The Scope 3 GHG Inventory Guidance has been reviewed by the GHG Protocol and is in conformance with the requirements set forth in the Corporate Value Chain (Scope 3) Accounting and Reporting Standard. The GHG Protocol maintains frameworks for measuring and managing GHG emissions. It is widely used for reporting to CDP.

Conducting FARM ES evaluations on all of a Participant’s farms may be impractical or cost prohibitive. Random sampling is a recognized approach by the GHG Protocol for addressing the challenges of Scope 3 data gathering (See the GHG Protocol: Technical Guidance for Scope 3 Reporting for more information: The GHG Protocol maintains frameworks for measuring and managing GHG emissions. It is widely used for reporting to CDP.

FARM recommends using stratified random sampling to overcome that barrier while still getting an accurate estimate of Participant-wide GHG emissions intensity. The FARM ES Sampling Protocol stratifies farms based on milk volume and geography.

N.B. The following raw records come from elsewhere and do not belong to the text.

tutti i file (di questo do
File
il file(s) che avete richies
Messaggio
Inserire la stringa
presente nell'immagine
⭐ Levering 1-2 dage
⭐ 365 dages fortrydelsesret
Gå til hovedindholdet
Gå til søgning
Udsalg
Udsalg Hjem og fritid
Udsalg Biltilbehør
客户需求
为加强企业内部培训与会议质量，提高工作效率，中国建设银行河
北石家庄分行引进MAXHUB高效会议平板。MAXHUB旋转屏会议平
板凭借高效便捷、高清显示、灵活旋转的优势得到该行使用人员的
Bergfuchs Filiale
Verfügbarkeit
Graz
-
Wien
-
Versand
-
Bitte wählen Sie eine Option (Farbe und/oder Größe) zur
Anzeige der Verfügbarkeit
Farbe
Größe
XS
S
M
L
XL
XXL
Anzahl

No. While it is ideal to conduct the FARM ES evaluation on-site, remote evaluations are acceptable when conducted using best practices for data collection and review.

Unlike other sustainability tools, FARM ES is made by and for the dairy community. The farm’s personal information is private because that is our commitment to our dairy community. The FARM Program and the Innovation Center only use aggregated, anonymous results in public reports. Additionally, anonymized data may be used by the Innovation Center for industry-wide sustainability research.

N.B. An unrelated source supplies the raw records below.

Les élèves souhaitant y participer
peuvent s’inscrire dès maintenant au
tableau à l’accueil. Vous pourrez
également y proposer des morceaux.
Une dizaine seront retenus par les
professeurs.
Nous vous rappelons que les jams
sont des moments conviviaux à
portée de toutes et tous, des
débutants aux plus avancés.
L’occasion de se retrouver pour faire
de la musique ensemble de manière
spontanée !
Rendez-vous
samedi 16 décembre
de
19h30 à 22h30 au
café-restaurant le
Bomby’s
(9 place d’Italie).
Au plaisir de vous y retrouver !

As with the rest of the FARM Program, FARM ES is on a 3-year version cycle. Version 2.0 was released in 2020.

FARM collaborates with the Innovation Center for U.S. Dairy on updates to FARM ES. The Innovation Center leads development, maintenance, and updates to the GHG and energy footprint model that powers FARM ES. FARM ES and the Innovation Center regularly review and incorporate new science to (1) ensure robust and reliable results; and, (2) meet expanding interests and needs of farmers and FARM Participants.

Additionally, new metrics are added to FARM ES that are not part of the GHG / energy footprint model, but important for dairy farm sustainability. For example, Version 2.0 added questions about written Nutrient Management Plans.